(Show Contents)

Password Encoding Overview

ARCHIBUS Web Central can use different password encodings:

• Plaintext.  This is the default encoding that ARCHIBUS ships with so that the sample database and new projects load and run. 
• ARCHIBUS-encoding.  This is the ARCHIBUS 2.0 encoding that has been in use for all of the Web Central releases. 
• SHA.  (Secure Hash Algorithm) A one-way hash devised by the National Security Agency and published by the National Institute of Science and Technology as a Federal Information Processing Standard.  The default strength used is SHA-1, although you can change the strength to SHA-256, SHA-384, and SHA-512.
• Tailored encoding.  If you are familiar with Spring Security, you can substitute your own encoding (e.g. MD5).

Other Notes

• ARCHIBUS Client/Server.  If you are using security on ARCHIBUS Client/Server against the same project database, you must use the Plaintext or ARCHIBUS-encoding.
• Mixed Encodings.  ARCHIBUS Web Central V17.1 and earlier allows you to use Plaintext encoding for some user accounts and ARCHIBUS-encoding for others.  However, ARCHIBUS Web Central V17.2 and later require you to use a consistent encoding.  If you have a mixed encoding, you should run follow the procedure for changing encodings to encrypt your passwords consistently.
• Old Encoding.  The current ARCHIBUS-encoding is known as v2.0.  Prior to Web Central, ARCHIBUS databases supported an earlier encryption method (v1.0), which Web Central does not support.  If you are upgrading an older database to use Web Central, you must re-enter plaintext passwords for users, and then re-encrypt them.

Changing Encodings

In order to enforce consistent password policies, ARCHIBUS requires you to have one consistent encoding for all passwords.  You establish this encoding in the password-encoder.xml before you start Web Central, and at that point, all legal passwords must be in that current encoding.

In order to achieve the desired level of security on passwords, ARCHIBUS also now supports encodings that cannot be reversed, meaning that once a password is encrypted, you cannot retrieve the original password.  As such, in order to change encodings, you must issue a new password to all users.

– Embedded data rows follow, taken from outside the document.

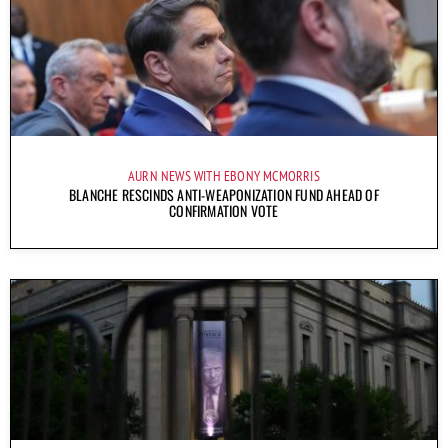
AURN NEWS WITH EBONY MCMORRIS
BLANCHE RESCINDS ANTI-WEAPONIZATION FUND AHEAD OF
CONFIRMATION VOTE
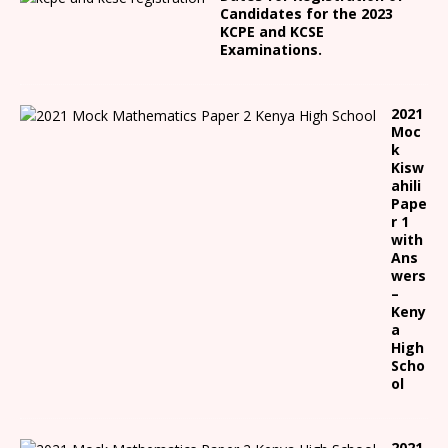
Candidates for the 2023
KCPE and KCSE
Examinations.
2021
Moc
k
Kisw
ahili
Pape
r 1
with
Ans
wers
–
Keny
a
High
Scho
ol
2021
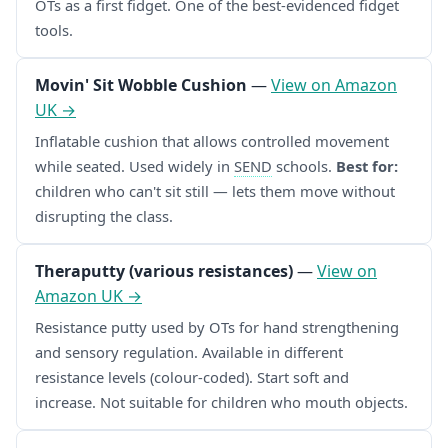
OTs as a first fidget. One of the best-evidenced fidget
tools.
Movin' Sit Wobble Cushion
—
View on Amazon
UK →
Inflatable cushion that allows controlled movement
while seated. Used widely in
SEND
schools.
Best for:
children who can't sit still — lets them move without
disrupting the class.
Theraputty (various resistances)
—
View on
Amazon UK →
Resistance putty used by OTs for hand strengthening
and sensory regulation. Available in different
resistance levels (colour-coded). Start soft and
increase. Not suitable for children who mouth objects.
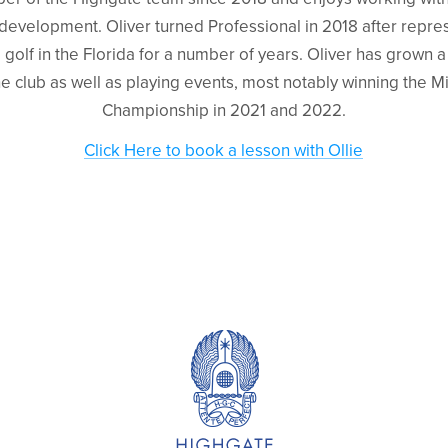
r development. Oliver turned Professional in 2018 after repr
 golf in the Florida for a number of years. Oliver has grown 
the club as well as playing events, most notably winning the
Championship in 2021 and 2022.
Click Here to book a lesson with Ollie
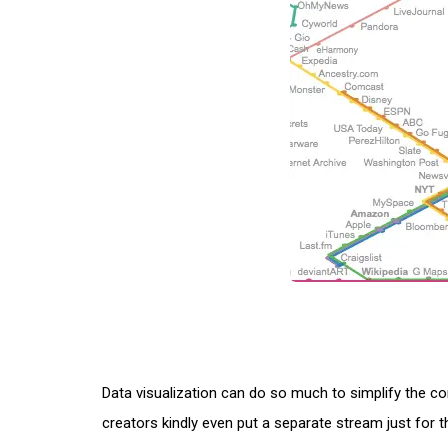
Data visualization can do so much to simplify the c
creators kindly even put a separate stream just for 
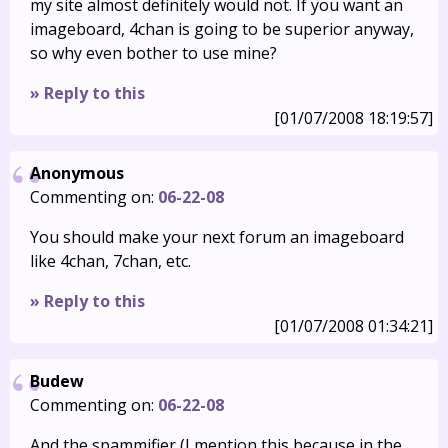
my site almost definitely would not. If you want an
imageboard, 4chan is going to be superior anyway,
so why even bother to use mine?
» Reply to this
[01/07/2008 18:19:57]
Anonymous
Commenting on:
06-22-08
You should make your next forum an imageboard
like 4chan, 7chan, etc.
» Reply to this
[01/07/2008 01:34:21]
Budew
Commenting on:
06-22-08
And the spammifier (I mention this because in the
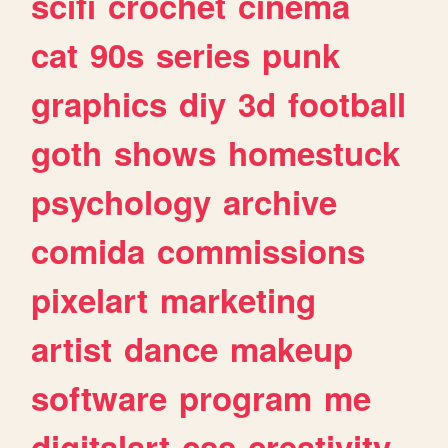
scifi
crochet
cinema
cat
90s
series
punk
graphics
diy
3d
football
goth
shows
homestuck
psychology
archive
comida
commissions
pixelart
marketing
artist
dance
makeup
software
program
me
digitalart
css
creativity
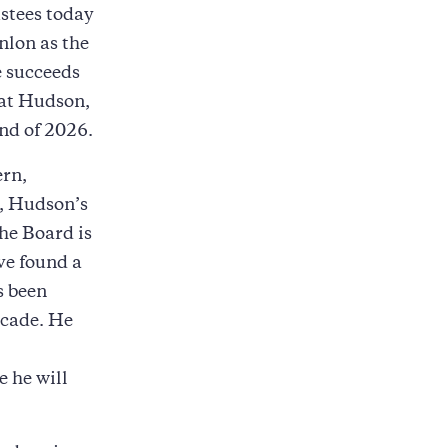
ustees today
nlon as the
e succeeds
 at Hudson,
nd of 2026.
ern,
p, Hudson’s
he Board is
ve found a
s been
ecade. He
 he will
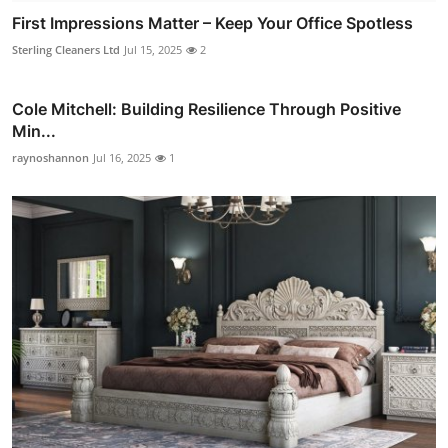
First Impressions Matter – Keep Your Office Spotless
Sterling Cleaners Ltd
Jul 15, 2025
2
Cole Mitchell: Building Resilience Through Positive
Min...
raynoshannon
Jul 16, 2025
1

For this reason, ARCHIBUS has features to:

• Bulk-generate unique plaintext password for each user
• Email plaintext passwords that must be changed on first login
• Bulk-encrypt plaintext passwords

In particular, the following are typical transitions and the method you would use:

• Plaintext to ARCHIBUS-encoding.  Since your current passwords are not encrypted, you can simply encrypt them.  End users can log in with the same passwords (as the storage format of the password has changed, but not the original password itself).
• Plaintext to SHA. Again, since your current passwords are not encrypted, you can simply encrypt them.  End users can log in with the same passwords.
• ARCHIBUS-encoding to SHA.  Since your passwords are encrypted, you must generate new passwords for your users, email them to your users, then encrypt the new passwords.
• SHA to ARCHIBUS-encoding.  Again, since your passwords are encrypted, you must generate new passwords for your users, email them to your users, then encrypt the new passwords.